Example: In January 1945, Captain Cooper of the 3rd Armored Division got thirty-five replacements to help crew the seventeen new tanks the division had received. “These men had just unloaded from the boat in Antwerp a few hours earlier,” Cooper said. “They had received no previous indoctrination on what they were to do.” Not one had any previous experience with tanks. “Most of them had never even been in a tank or even close to one.” Cooper gave them a brief verbal orientation. Then his mechanics took small groups into tanks, where each recruit got to fire the main gun three times.  “This was all the training time permitted,” Cooper remembered, because the guides came to take the tanks to their assignments to the various units.  The previous night, the thirty-five replacements had been in Antwerp. At 1500 they lumbered off in a convoy of seventeen tanks headed for the front. Two hours later fifteen of the seventeen were knocked out by German panzers firing 88s.  It often happened that more than half the replacements sent directly into combat became casualties in the first few days.

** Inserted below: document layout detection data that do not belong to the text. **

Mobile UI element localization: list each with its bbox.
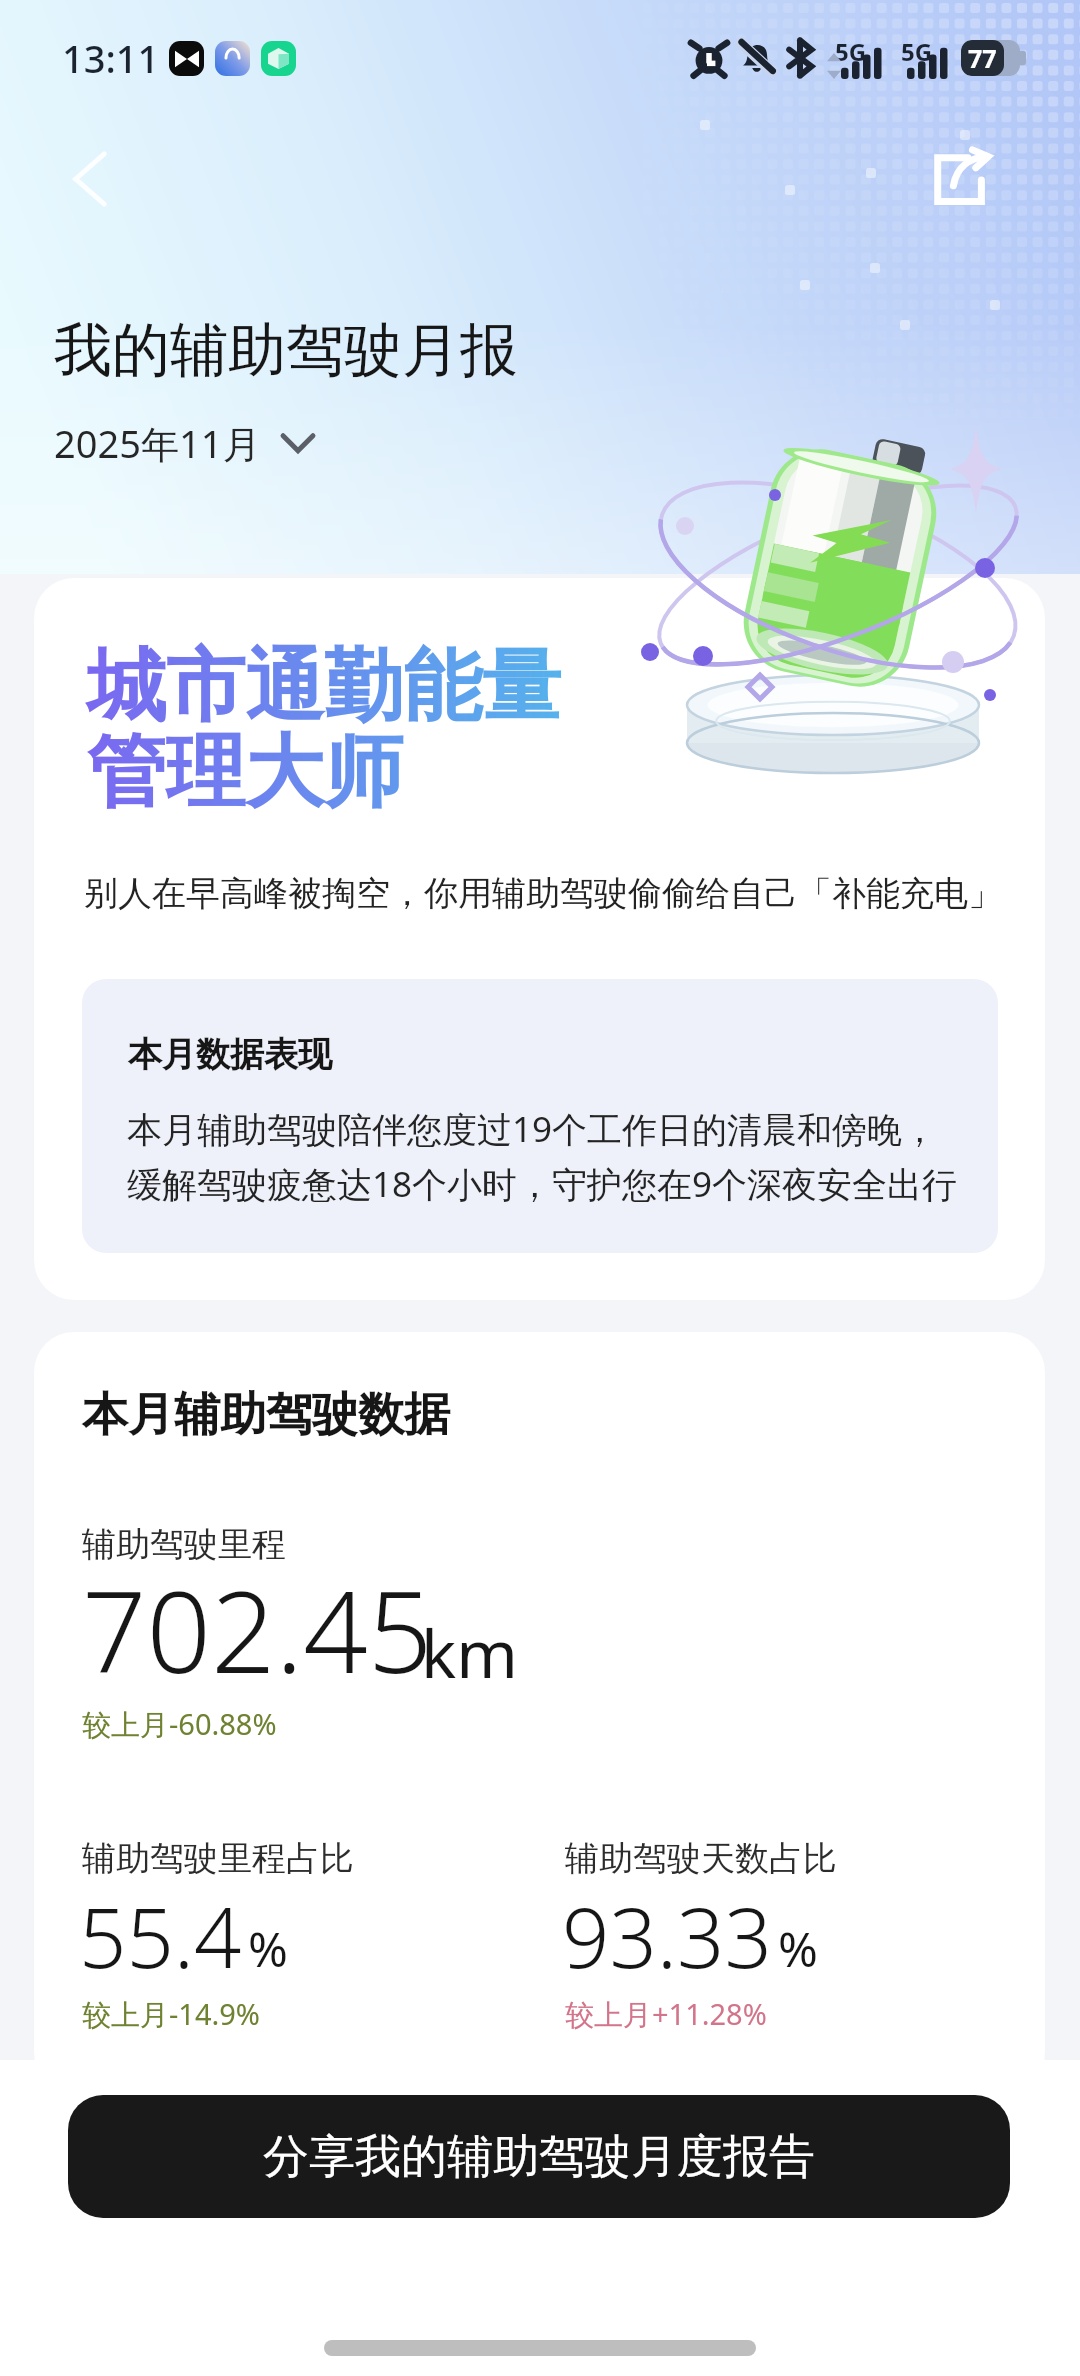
staticText: 5G [901,35,933,68]
staticText: 本月数据表现 [128,1033,332,1076]
button[interactable]: Back [52,141,128,217]
staticText: 本月辅助驾驶陪伴您度过19个工作日的清晨和傍晚， 缓解驾驶疲惫达18个小时，守护… [127,1105,958,1207]
staticText: 城市通勤能量 管理大师 [87,637,562,823]
staticText: 别人在早高峰被掏空，你用辅助驾驶偷偷给自己「补能充电」 [84,872,1002,915]
staticText: 本月辅助驾驶数据 [82,1386,450,1444]
staticText: 辅助驾驶里程 [82,1523,286,1566]
staticText: 13:11 [62,32,160,84]
staticText: % [778,1916,818,1981]
staticText: 较上月+11.28% [565,1994,767,2034]
button[interactable]: 分享我的辅助驾驶月度报告 [68,2095,1010,2218]
staticText: 我的辅助驾驶月报 [54,314,518,387]
button[interactable]: Share [919,139,999,219]
staticText: 辅助驾驶里程占比 [82,1837,354,1880]
staticText: 分享我的辅助驾驶月度报告 [263,2128,815,2186]
staticText: 辅助驾驶天数占比 [565,1837,837,1880]
staticText: 55.4 [79,1879,242,1992]
staticText: 702.45 [82,1552,433,1706]
staticText: 2025年11月 [54,417,261,469]
staticText: 77 [968,41,997,75]
staticText: km [421,1607,518,1697]
staticText: 5G [835,35,867,68]
staticText: % [248,1916,288,1981]
staticText: 较上月-14.9% [82,1994,260,2034]
staticText: 较上月-60.88% [82,1704,277,1744]
staticText: 93.33 [562,1879,772,1992]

At Metz, Patton continued to attack the forts-although not Driant, which he was by now content to bypass. Finally, on November 22, Metz was secured-except that six forts around the city were still defiant. The Americans made no attempt to overrun them, and soon enough they began to surrender. The last to give up was Fort Driant, which finally capitulated on December 8.  In August, Third Army had advanced almost six hundred kilometers, from Normandy to the Moselle River. From September 1 to mid-December it advanced thirty-five kilometers east of the Moselle. The Siegfried Line, which Patton had said he would reach on November 10, was still a dozen or so kilometers to the east. In crossing the Moselle and taking Metz, Third Army had suffered 47,039 battle casualties.

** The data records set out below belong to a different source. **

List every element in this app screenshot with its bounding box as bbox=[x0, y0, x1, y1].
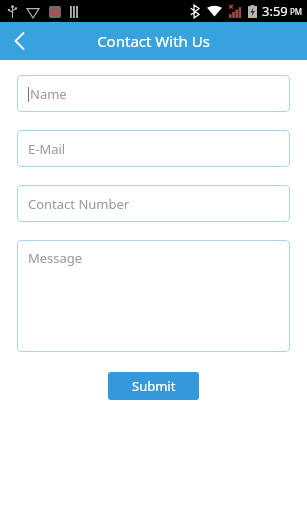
button[interactable]: Submit bbox=[108, 372, 199, 400]
staticText: Contact Number bbox=[28, 195, 130, 213]
button[interactable]: E-Mail bbox=[17, 130, 290, 167]
staticText: E-Mail bbox=[28, 140, 66, 158]
button[interactable]: Contact Number bbox=[17, 185, 290, 222]
staticText: 3:59 bbox=[262, 2, 288, 20]
staticText: Submit bbox=[132, 377, 176, 395]
staticText: Message bbox=[28, 249, 83, 267]
staticText: Name bbox=[30, 85, 67, 103]
button[interactable]: Message bbox=[17, 240, 290, 352]
staticText: Contact With Us bbox=[97, 31, 210, 51]
staticText: PM bbox=[290, 6, 303, 17]
button[interactable]: Name bbox=[17, 75, 290, 112]
button[interactable]: Back bbox=[0, 22, 40, 60]
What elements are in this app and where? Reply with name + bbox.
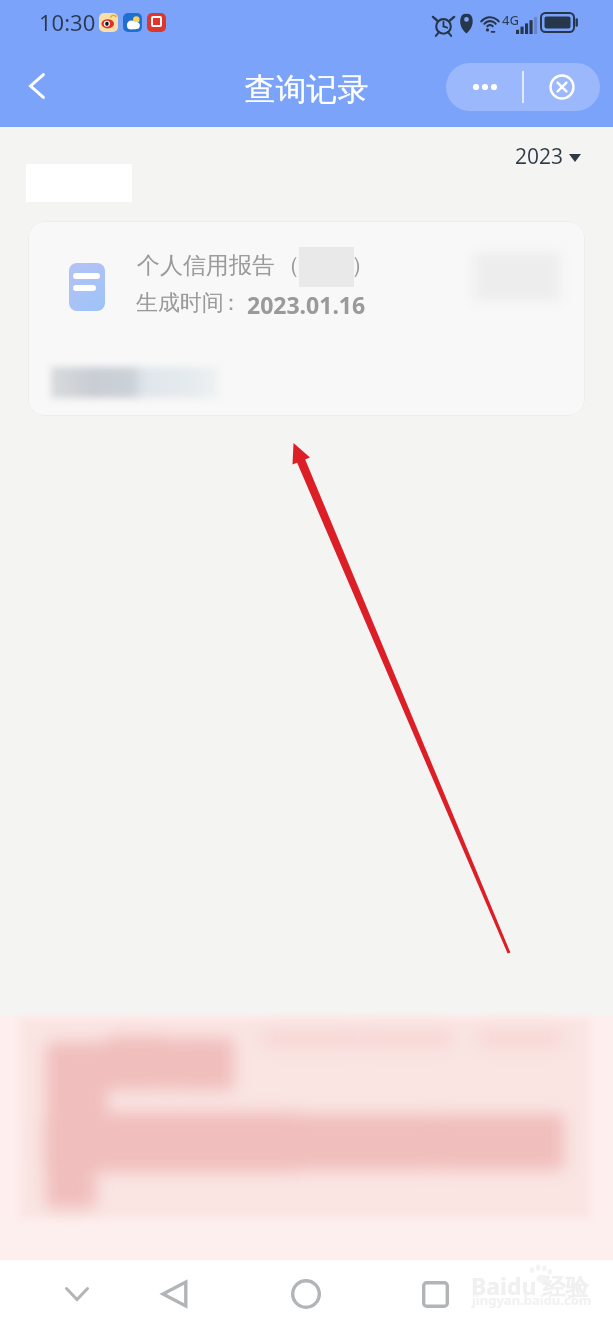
staticText: （ (277, 251, 300, 280)
button[interactable]: 个人信用报告 (28, 221, 585, 416)
button[interactable]: 2023 (515, 142, 581, 171)
button[interactable]: Back (141, 1260, 209, 1328)
button[interactable]: Close mini program (524, 63, 600, 111)
staticText: 10:30 (39, 7, 96, 37)
staticText: 4G (502, 11, 519, 29)
staticText: 查询记录 (0, 70, 613, 109)
staticText: ） (351, 251, 374, 280)
staticText: jingyan.baidu.com (472, 1291, 592, 1309)
button[interactable]: Recent apps (401, 1260, 469, 1328)
button[interactable]: Hide keyboard (43, 1260, 111, 1328)
staticText: 生成时间 (136, 289, 224, 317)
staticText: 个人信用报告 (137, 251, 275, 280)
button[interactable]: More options (446, 63, 522, 111)
staticText: 2023.01.16 (247, 289, 366, 320)
staticText: Baidu 经验 (471, 1270, 589, 1301)
button[interactable]: Home (272, 1260, 340, 1328)
staticText: 2023 (515, 142, 564, 171)
button[interactable]: Back (13, 62, 60, 109)
staticText: ： (220, 289, 242, 317)
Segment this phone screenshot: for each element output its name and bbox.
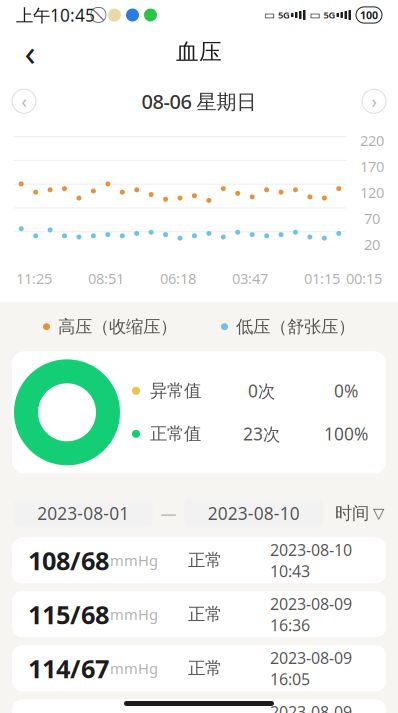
button[interactable]: 返回: [8, 30, 52, 74]
staticText: 170: [360, 157, 384, 176]
staticText: 120: [360, 183, 384, 202]
staticText: 0%: [334, 379, 358, 402]
staticText: 正常: [188, 550, 222, 571]
button[interactable]: 2023-08-10: [184, 499, 323, 527]
staticText: 上午10:45: [16, 4, 95, 26]
button[interactable]: 后一天: [362, 89, 386, 113]
staticText: 2023-08-10 10:43: [270, 539, 352, 582]
staticText: ▭: [310, 8, 320, 22]
staticText: 23次: [243, 422, 280, 445]
button[interactable]: 前一天: [12, 89, 36, 113]
staticText: 03:47: [232, 269, 268, 288]
staticText: 5G: [278, 9, 290, 21]
staticText: 114/67: [28, 652, 109, 685]
staticText: 时间: [335, 503, 369, 524]
staticText: 00:15: [346, 269, 382, 288]
staticText: 11:25: [16, 269, 52, 288]
staticText: ‹: [24, 28, 36, 76]
staticText: ‹: [22, 90, 26, 113]
staticText: 异常值: [150, 380, 201, 402]
staticText: ▭: [264, 8, 275, 22]
staticText: 08:51: [88, 269, 124, 288]
staticText: ⃠: [98, 7, 102, 23]
staticText: 2023-08-09 16:05: [270, 647, 352, 690]
staticText: 低压（舒张压）: [236, 316, 355, 337]
button[interactable]: 114/67: [12, 645, 386, 691]
staticText: 2023-08-01: [37, 502, 129, 525]
staticText: 高压（收缩压）: [58, 316, 177, 337]
staticText: 20: [364, 235, 380, 254]
staticText: 血压: [176, 38, 222, 66]
staticText: 115/68: [28, 598, 109, 631]
button[interactable]: 115/68: [12, 591, 386, 637]
staticText: 2023-08-10: [208, 502, 300, 525]
staticText: 01:15: [304, 269, 340, 288]
staticText: mmHg: [110, 551, 158, 570]
staticText: ▽: [373, 505, 384, 522]
staticText: 5G: [324, 9, 336, 21]
staticText: 0次: [248, 379, 275, 402]
staticText: —: [160, 503, 176, 524]
button[interactable]: 2023-08-01: [14, 499, 152, 527]
staticText: 06:18: [160, 269, 196, 288]
staticText: 70: [364, 209, 380, 228]
button[interactable]: 时间: [323, 499, 384, 527]
staticText: 正常: [188, 604, 222, 625]
staticText: 2023-08-09 15:34: [270, 701, 352, 713]
staticText: mmHg: [110, 605, 158, 624]
staticText: 100%: [324, 422, 368, 445]
button[interactable]: 108/68: [12, 537, 386, 583]
staticText: 100: [360, 8, 378, 22]
staticText: ›: [372, 90, 376, 113]
staticText: 08-06 星期日: [142, 88, 256, 115]
staticText: mmHg: [110, 659, 158, 678]
staticText: 2023-08-09 16:36: [270, 593, 352, 636]
staticText: 正常: [188, 658, 222, 679]
staticText: 220: [360, 131, 384, 150]
staticText: 正常值: [150, 423, 201, 444]
button[interactable]: 110/70: [12, 699, 386, 713]
staticText: 108/68: [28, 544, 109, 577]
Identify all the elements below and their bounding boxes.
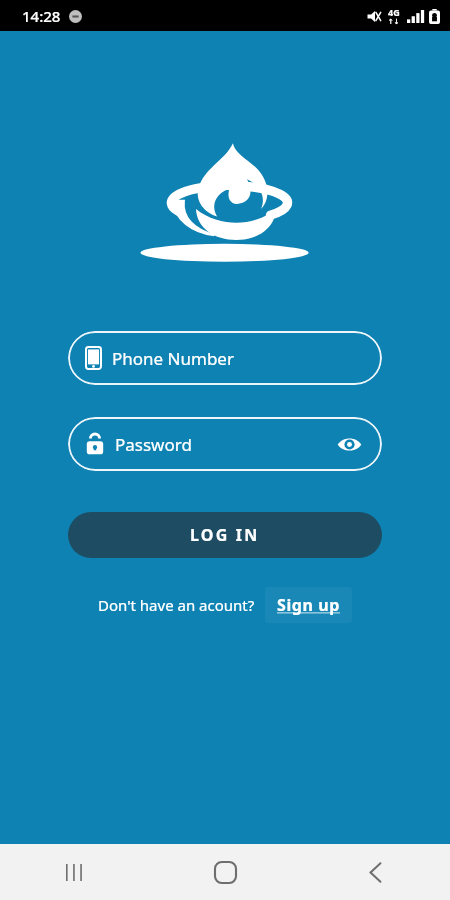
button[interactable]: Show password (334, 429, 364, 459)
staticText: Sign up (277, 594, 340, 616)
staticText: Don't have an acount? (98, 595, 255, 615)
button[interactable]: Sign up (265, 587, 352, 623)
button[interactable]: Phone Number (68, 331, 382, 385)
staticText: 4G (388, 6, 400, 18)
staticText: 14:28 (22, 6, 61, 26)
staticText: LOG IN (190, 524, 260, 546)
button[interactable]: LOG IN (68, 512, 382, 558)
staticText: Password (115, 433, 192, 456)
button[interactable]: Recent apps (0, 844, 150, 900)
button[interactable]: Home (150, 844, 300, 900)
button[interactable]: Back (300, 844, 450, 900)
button[interactable]: Password (68, 417, 382, 471)
staticText: Phone Number (112, 347, 234, 370)
staticText: ↑↓ (388, 18, 400, 26)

Up north of Aachen, the Americans continued to attack, side by side with the British. Gen. Brian Horrocks surprised the GIs by showing up on the front lines to see conditions. He was a sympathetic yet critical observer. The 84th Division struck him as “an impressive product of American training methods which turned out division after division complete, fully equipped.” The division “was composed of splendid, very brave, tough young men.” But he thought it a bit much to ask of a green division that it penetrate the Siegfried Line, then stand up to counterattacks from two first-class divisions, the 15th Panzer and the 10th SS. And he was disturbed by the failure of American division and corps commanders and their staffs toever visit the front lines. He was greatly concerned to find that the men were not getting hot meals brought up from the rear, in contrast to the forward units in the British line. He gave the GIs “my most experienced armoured regiment, the Sherwood Rangers Yeomanry,” told the American battalion and division commanders to get up front, and returned to his headquarters.

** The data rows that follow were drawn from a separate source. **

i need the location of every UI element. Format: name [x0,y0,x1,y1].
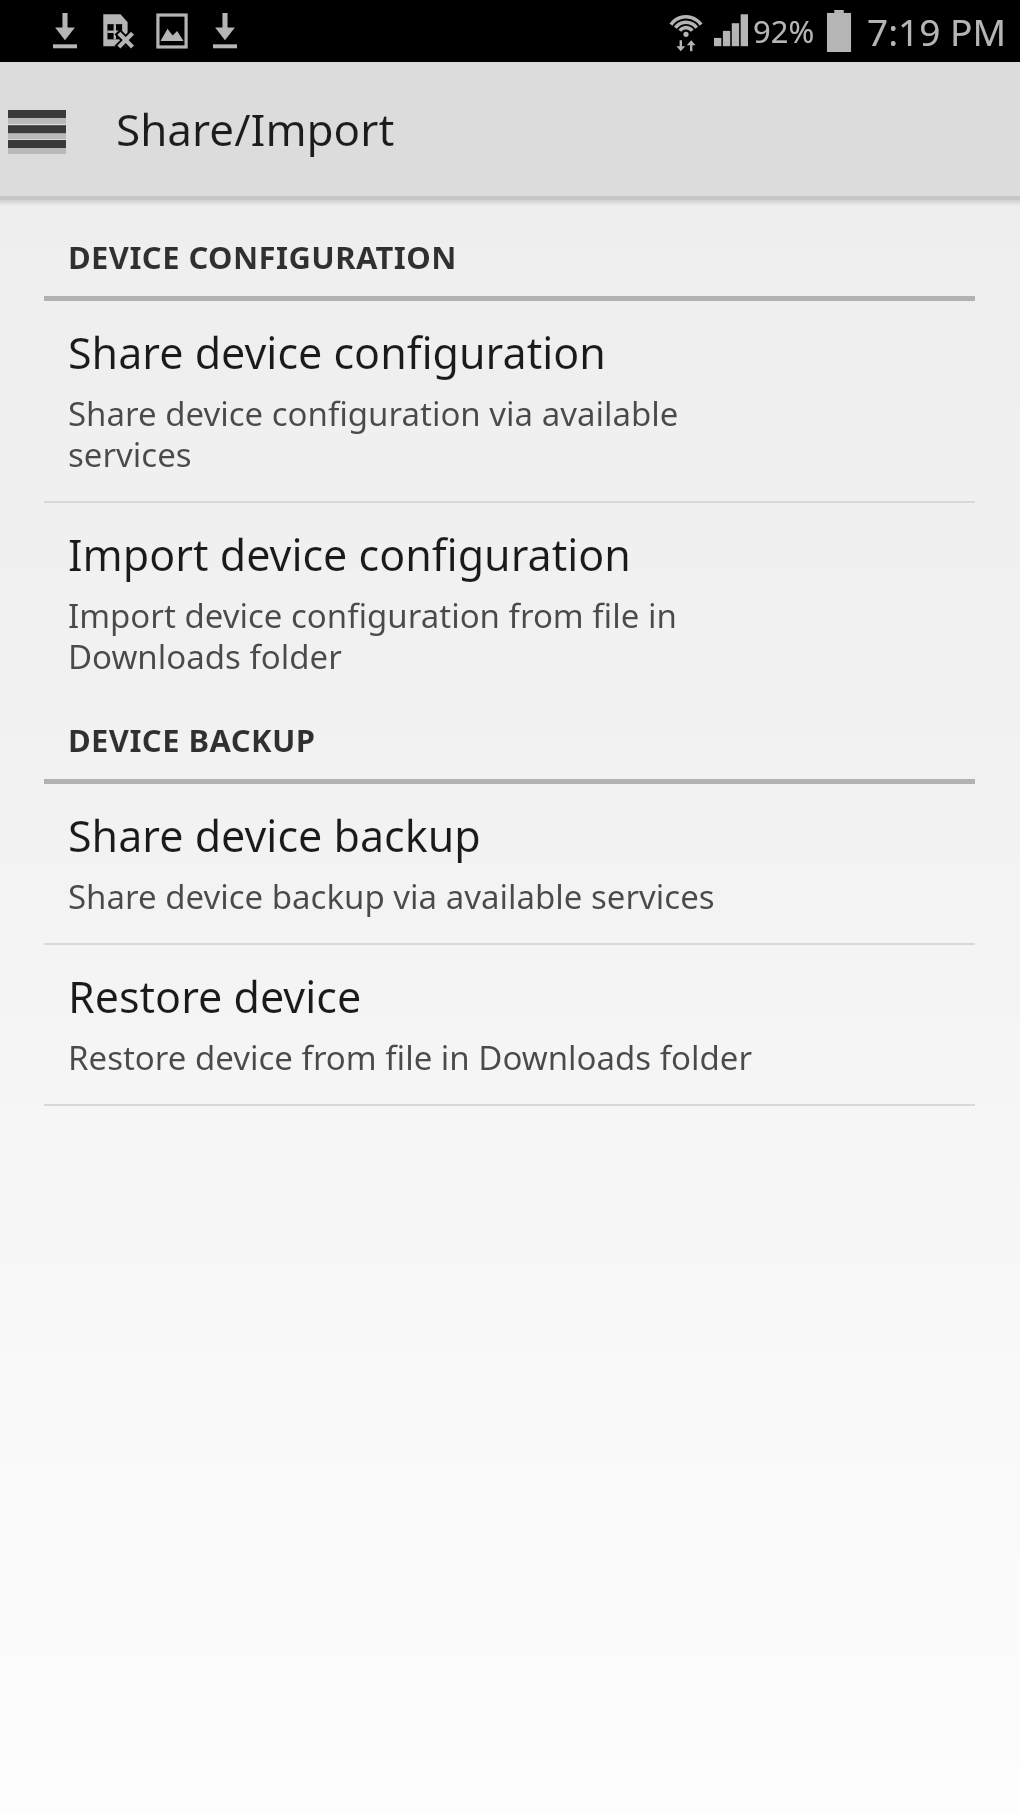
button[interactable]: Import device configuration [0,503,1020,703]
button[interactable]: Share device backup [0,784,1020,943]
staticText: 7:19 PM [867,6,1006,56]
button[interactable]: Open navigation drawer [2,94,72,164]
staticText: Share device configuration [68,323,606,382]
staticText: Restore device [68,967,362,1026]
staticText: Share device configuration via available… [68,391,679,477]
staticText: Share device backup via available servic… [68,874,715,919]
staticText: Share device backup [68,806,481,865]
staticText: 92% [753,10,815,52]
staticText: DEVICE BACKUP [68,719,316,761]
button[interactable]: Share device configuration [0,301,1020,501]
staticText: Import device configuration [68,525,631,584]
staticText: Import device configuration from file in… [68,593,677,679]
staticText: DEVICE CONFIGURATION [68,236,457,278]
staticText: Restore device from file in Downloads fo… [68,1035,753,1080]
staticText: Share/Import [116,99,395,159]
button[interactable]: Restore device [0,945,1020,1104]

The problem Horrocks saw was becoming endemic in the U.S. Army in ETO. Not even battalion commanders were going to the front. From the Swiss border north to Geilenkirchen, the Americans were attacking. SHAEF put the pressure on Twelfth Army Group; Bradley passed it on to First, Third, and Ninth Armies; Hodges, Patton, and Lt. Gen. William Simpson told their corps commanders to get results; by the time the pressure reached the battalion COs, it was intense. They raised it even higher as they set objectives for the rifle company COs. The trouble with all this pressure was that the senior officers and their staffs didn’t know what they were ordering the rifle companies to do. They had seen neither the terrain nor the enemy. They did their work from maps and over radios and telephones. And unlike the company and platoon leaders, who had to be replaced every few weeks at best, and every few days at worst, the staff officers took few casualties, so the same men stayed at the same job, doing it badly.  In the First World War, a British staff officer from Gen. Douglas Haig’s headquarters visited the Somme battlefield a week or so after the battle. The orders had been to attack, with objectives drawn up back at headquarters. The attacks had gone forward, through barbed wire, mud, mines, mortar, and machine-gun fire, fallen back with appalling loss, only to be ordered forward again. This had gone on for weeks. And the officer looked at the sea of mud and was shocked by his own ignorance. He cried out, “My God! Did we really send men to fight in this?”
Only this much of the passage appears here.